Your task:
Without the images, write out the entries word for word.

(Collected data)

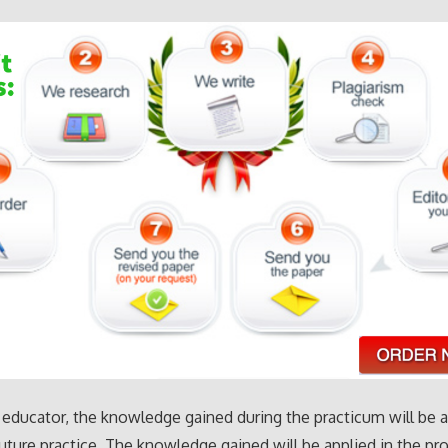
 educator, the knowledge gained during the practicum will be 
future practice. The knowledge gained will be applied in the p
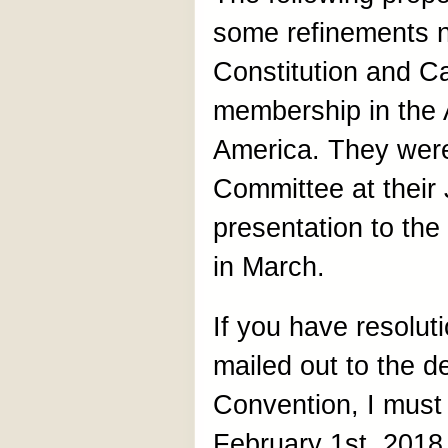
some refinements 
Constitution and Ca
membership in the 
America. They were
Committee at their
presentation to th
in March.
If you have resoluti
mailed out to the de
Convention, I must
February 1st, 2018.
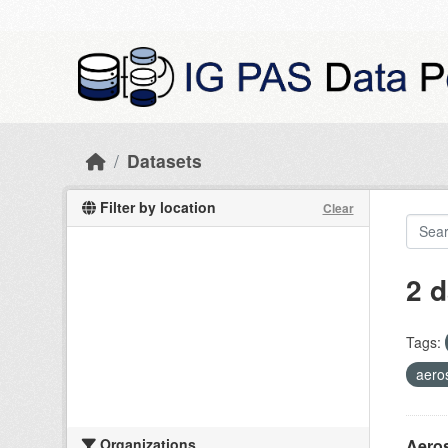
Skip to main content
Datasets
Filter by location
Clear
2 d
Tags:
aero
Organizations
Aeros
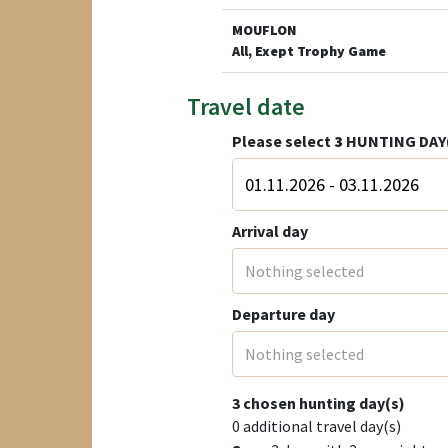
MOUFLON
All, Exept Trophy Game
Travel date
Please select
3
HUNTING DAY
Arrival day
Nothing selected
Departure day
Nothing selected
3
chosen hunting day(s)
0
additional travel day(s)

Written answer:
 educator, the knowledge gained during the practicum will be 
future practice. The knowledge gained will be applied in the p
some refinements 
Constitution and Ca
membership in the 
America. They were
Committee at their
presentation to th
in March.
If you have resoluti
mailed out to the de
Convention, I must
February 1st, 2018.
Skip to main content
Datasets
Filter by location
Clear
2 d
Tags:
aero
Organizations
Aeros
MOUFLON
All, Exept Trophy Game
Travel date
Please select
3
HUNTING DAY
Arrival day
Nothing selected
Departure day
Nothing selected
3
chosen hunting day(s)
0
additional travel day(s)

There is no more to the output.